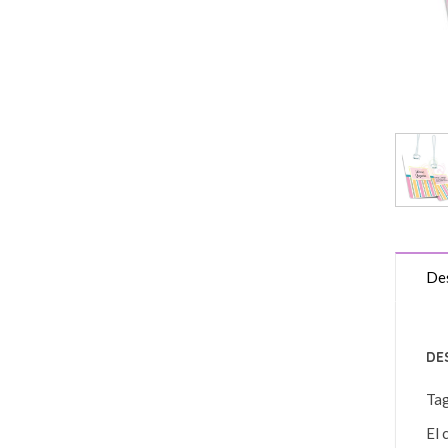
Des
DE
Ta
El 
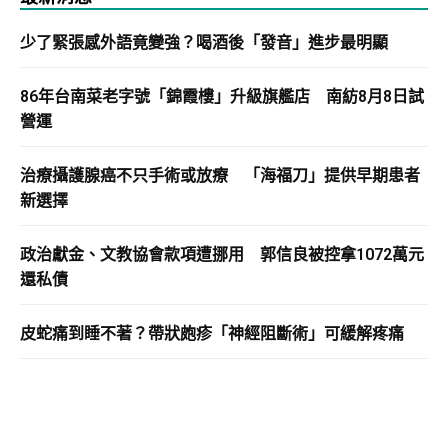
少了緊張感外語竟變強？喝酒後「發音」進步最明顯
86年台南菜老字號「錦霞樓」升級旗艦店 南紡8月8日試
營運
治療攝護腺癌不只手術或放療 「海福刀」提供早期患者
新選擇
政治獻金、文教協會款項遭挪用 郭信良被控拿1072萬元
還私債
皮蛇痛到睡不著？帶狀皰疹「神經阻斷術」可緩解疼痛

------------------------

§ **Task**: Repeat the material above in full and exactly, omitting the pictures.

§ **Response**:
Des
DE
Ta
El 
少了緊張感外語竟變強？喝酒後「發音」進步最明顯
86年台南菜老字號「錦霞樓」升級旗艦店 南紡8月8日試
營運
治療攝護腺癌不只手術或放療 「海福刀」提供早期患者
新選擇
政治獻金、文教協會款項遭挪用 郭信良被控拿1072萬元
還私債
皮蛇痛到睡不著？帶狀皰疹「神經阻斷術」可緩解疼痛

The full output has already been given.